- _Exercise requirements_:
For each line in the records that contains "Spiele", make a copy.

- _Provided entries_:
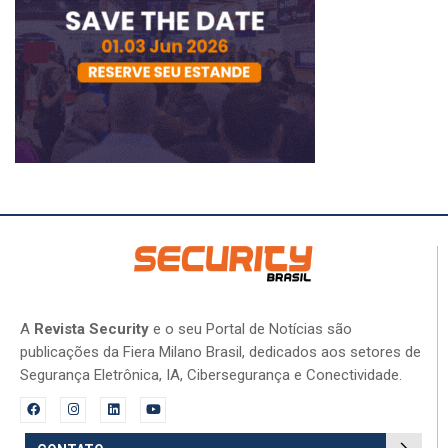
A
Revista Security
e o seu Portal de Notícias são
publicações da Fiera Milano Brasil, dedicados aos setores de
Segurança Eletrônica, IA, Cibersegurança e Conectividade.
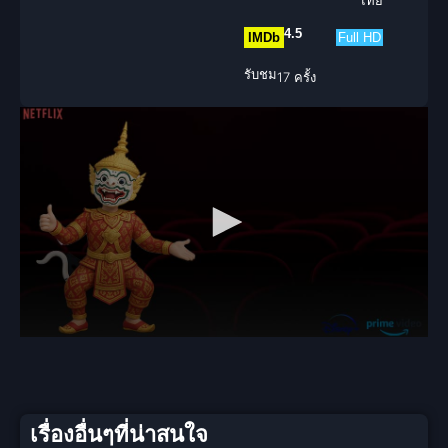
ไทย
4.5
IMDb
Full HD
รับชม
17 ครั้ง
เรื่องอื่นๆที่น่าสนใจ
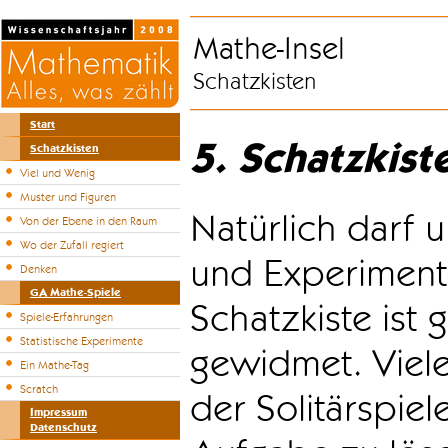
Mathe-Insel
Schatzkisten
Start
5. Schatzkist
Schatzkisten
Viel und Wenig
Muster und Figuren
Natürlich darf u
Von der Ebene in den Raum
Wo der Zufall regiert
und Experiment
Denken
GA Mathe-Spiele
Schatzkiste ist
Spiele-Erfahrungen
Statistische Experimente
gewidmet. Viele
Ein Mathe-Tag
Scratch
der Solitärspiel
Impressum
Datenschutz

- _Response below_:
GA Mathe-Spiele
Spiele-Erfahrungen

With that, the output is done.